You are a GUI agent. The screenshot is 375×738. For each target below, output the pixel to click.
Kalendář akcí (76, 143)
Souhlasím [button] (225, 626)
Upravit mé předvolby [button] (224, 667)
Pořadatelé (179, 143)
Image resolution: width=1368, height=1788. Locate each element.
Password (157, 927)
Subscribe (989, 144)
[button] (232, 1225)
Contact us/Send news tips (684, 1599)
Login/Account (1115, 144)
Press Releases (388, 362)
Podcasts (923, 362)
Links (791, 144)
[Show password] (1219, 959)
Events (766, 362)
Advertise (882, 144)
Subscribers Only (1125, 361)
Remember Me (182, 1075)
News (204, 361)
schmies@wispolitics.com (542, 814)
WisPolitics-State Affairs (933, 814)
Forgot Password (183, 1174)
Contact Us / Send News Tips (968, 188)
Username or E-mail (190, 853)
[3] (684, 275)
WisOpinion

_Work to complete:_ Retype each record. Keep every character as it is.

_Answer area:_
You are a GUI agent. The screenshot is 375×738. For each target below, output the pixel to click.
Kalendář akcí (76, 143)
Souhlasím [button] (225, 626)
Upravit mé předvolby [button] (224, 667)
Pořadatelé (179, 143)
Image resolution: width=1368, height=1788. Locate each element.
Password (157, 927)
Subscribe (989, 144)
[button] (232, 1225)
Contact us/Send news tips (684, 1599)
Login/Account (1115, 144)
Press Releases (388, 362)
Podcasts (923, 362)
Links (791, 144)
[Show password] (1219, 959)
Events (766, 362)
Advertise (882, 144)
Subscribers Only (1125, 361)
Remember Me (182, 1075)
News (204, 361)
schmies@wispolitics.com (542, 814)
WisPolitics-State Affairs (933, 814)
Forgot Password (183, 1174)
Contact Us / Send News Tips (968, 188)
Username or E-mail (190, 853)
[3] (684, 275)
WisOpinion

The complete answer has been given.